The fertile plains of Thessaly Greece (Thessalia) makes up one of Greece’s most important bread baskets. Passing through the region, one is greeted by a golden expanse of wheat, corn and barley set against a dramatic backdrop of distant mountains. Dynamic cities such as Larisa and Bolos dominate the region’s business scene.
At first glance, they may not appear to have much to lure one off the highway, but they do have their special charms, such as the waterfront ouzeri taverns of Volos, said to be the countries best.
While many people travel through Thessaly Greece on the busy motorway and railway line that connects Athens with the rest of Europe, few linger in the agricultural heartland, such as the heavily wooded Pelion peninsula in the east and the craggy mountains that define the province’s northern border.
The hook-shaped Pelion peninsula curves between the mainland and Sporades islands, creating the broad Pagasetic Gulf. The terrain is extremely mountainous and largely covered in orchards and native forest. Ancient cobblestone donkey trails called kalderimia meander through sprawling forests of maple, oak, beech and chestnut trees, creating a path that connects the peninsula’s many mountain villages and secluded beaches.

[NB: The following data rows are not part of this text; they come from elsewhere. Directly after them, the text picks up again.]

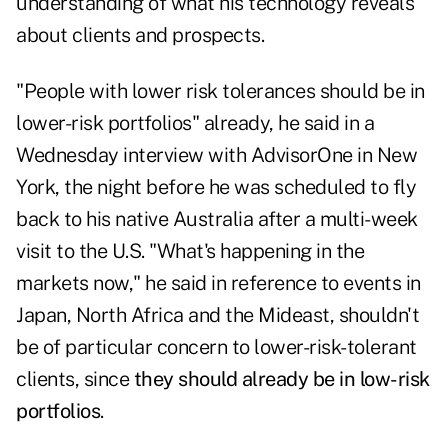
understanding of what his technology reveals
about clients and prospects.
"People with lower risk tolerances should be in
lower-risk portfolios" already, he said in a
Wednesday interview with
AdvisorOne
in New
York, the night before he was scheduled to fly
back to his native Australia after a multi-week
visit to the U.S. "What's happening in the
markets now," he said in reference to events in
Japan, North Africa and the Mideast, shouldn't
be of particular concern to lower-risk-tolerant
clients, since
they should already be in low-risk
portfolios
.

Popular with hiking enthusiasts, the area is also rich in wildlife, especially birds and butterflies.
The Pelion featured prominently in Greek mythology as the homeland of the mischievous centaurs, rowdy mythical beings said to have the head and torso of a man, and the body and legs of a horse.
Jason and the Argonauts were also known to depart from Volos, to begin their journey of acquiring the Golden Fleece. In much more recent days, the coastal city served as a secure hiding place for Jews during the Nazi occupation.
At the northern extreme of Thessaly is the traditional divide between northern and central Greece-the towering Mount Olympus, traditional abode of the gods and the place from which Zeus ruled over heaven and earth.
Ancient Greeks believed that the clouds which often swathed the mountain were a gate through which only the divine could pass, and that the summit was crowned by a magnificent palace in which Zeus and the Olympian gods whiled away their days drinking ambrosia as the toyed with the fate of mortals. Today, the summit can be reached via walking paths from the Litochoro village.